▶ [WHAT YOU WILL DO]: Look for the word "thành" in the data below, and copy every line that holds it.

Stored data entries
····················
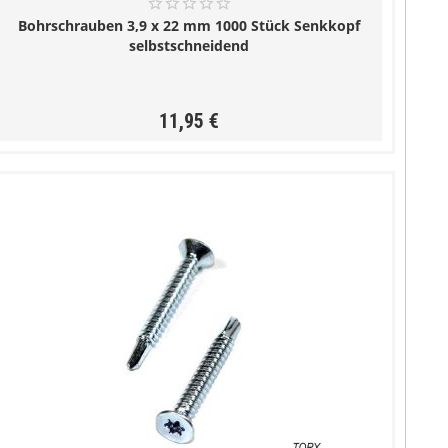
Bohrschrauben 3,9 x 22 mm 1000 Stück Senkkopf
selbstschneidend
11,95 €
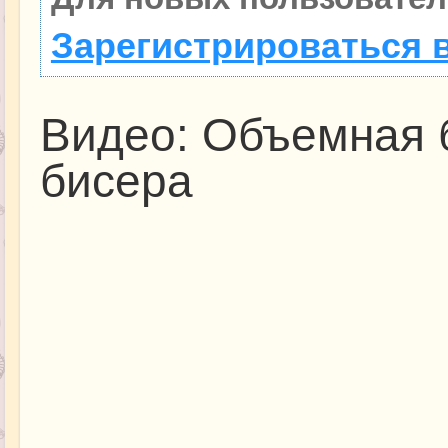
Зарегистрироваться 
Видео: Объемная 
бисера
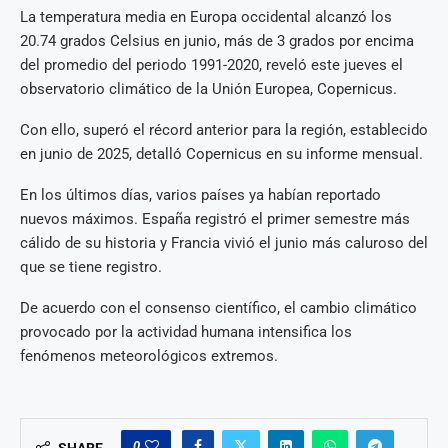
La temperatura media en Europa occidental alcanzó los
20.74 grados Celsius en junio, más de 3 grados por encima
del promedio del periodo 1991-2020, reveló este jueves el
observatorio climático de la Unión Europea, Copernicus.
Con ello, superó el récord anterior para la región, establecido
en junio de 2025, detalló Copernicus en su informe mensual.
En los últimos días, varios países ya habían reportado
nuevos máximos. España registró el primer semestre más
cálido de su historia y Francia vivió el junio más caluroso del
que se tiene registro.
De acuerdo con el consenso científico, el cambio climático
provocado por la actividad humana intensifica los
fenómenos meteorológicos extremos.
0
SHARE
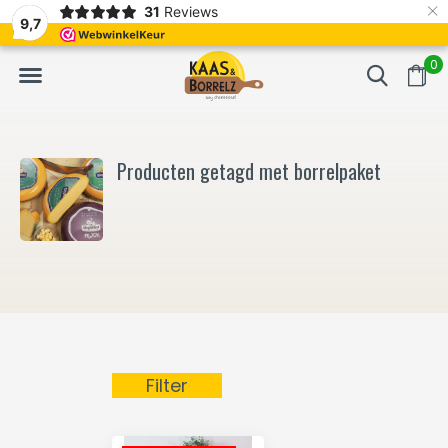
×
31
Reviews
NL
Vers van het mes en gevacumeerd
Vaak volgende da
9,7
0
Producten getagd met borrelpaket
Filter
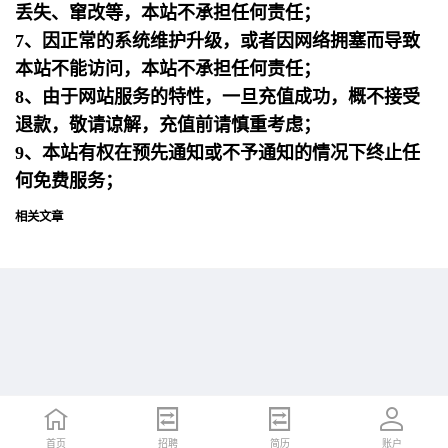
丢失、窜改等，本站不承担任何责任；
7、因正常的系统维护升级，或者因网络拥塞而导致
本站不能访问，本站不承担任何责任；
8、由于网站服务的特性，一旦充值成功，概不接受
退款，敬请谅解，充值前请慎重考虑；
9、本站有权在预先通知或不予通知的情况下终止任
何免费服务；
相关文章
首页
首页
招聘
招聘
简历
简历
账户
账户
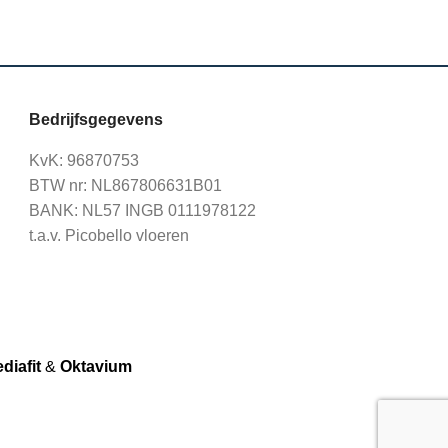
Bedrijfsgegevens
KvK: 96870753
BTW nr: NL867806631B01
BANK: NL57 INGB 0111978122
t.a.v. Picobello vloeren
diafit
&
Oktavium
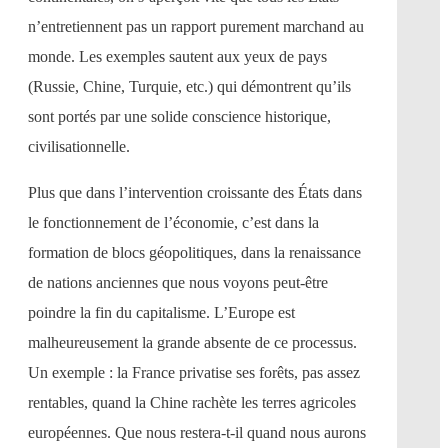
n’entretiennent pas un rapport purement marchand au
monde. Les exemples sautent aux yeux de pays
(Russie, Chine, Turquie, etc.) qui démontrent qu’ils
sont portés par une solide conscience historique,
civilisationnelle.
Plus que dans l’intervention croissante des États dans
le fonctionnement de l’économie, c’est dans la
formation de blocs géopolitiques, dans la renaissance
de nations anciennes que nous voyons peut-être
poindre la fin du capitalisme. L’Europe est
malheureusement la grande absente de ce processus.
Un exemple : la France privatise ses forêts, pas assez
rentables, quand la Chine rachète les terres agricoles
européennes. Que nous restera-t-il quand nous aurons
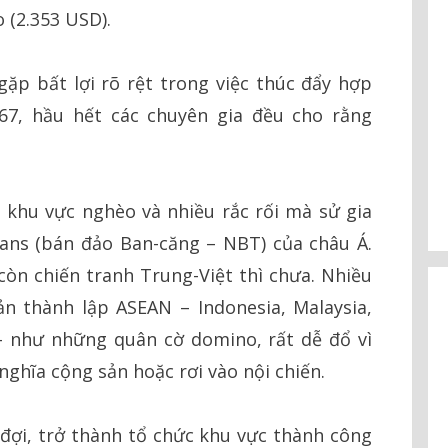
 (2.353 USD).
p bất lợi rõ rệt trong việc thúc đẩy hợp
67, hầu hết các chuyên gia đều cho rằng
khu vực nghèo và nhiều rắc rối mà sử gia
kans (bán đảo Ban-căng – NBT) của châu Á.
còn chiến tranh Trung-Việt thì chưa. Nhiều
n thành lập ASEAN – Indonesia, Malaysia,
 – như những quân cờ domino, rất dễ đổ vì
nghĩa cộng sản hoặc rơi vào nội chiến.
ợi, trở thành tổ chức khu vực thành công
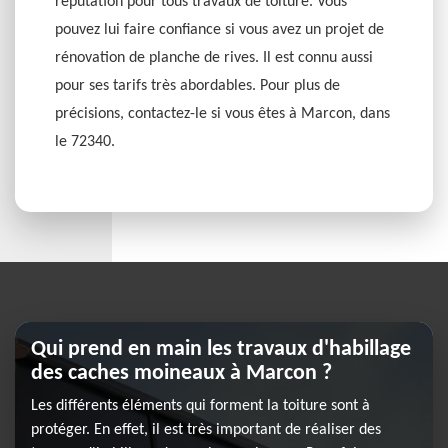
réputation pour tous travaux de toiture. Vous
pouvez lui faire confiance si vous avez un projet de
rénovation de planche de rives. Il est connu aussi
pour ses tarifs très abordables. Pour plus de
précisions, contactez-le si vous êtes à Marcon, dans
le 72340.
Qui prend en main les travaux d'habillage
des caches moineaux à Marcon ?
Les différents éléments qui forment la toiture sont à
protéger. En effet, il est très important de réaliser des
····················
▶ [EXERCISE OUTPUT]:
n thành lập ASEAN – Indonesia, Malaysia,
ợi, trở thành tổ chức khu vực thành công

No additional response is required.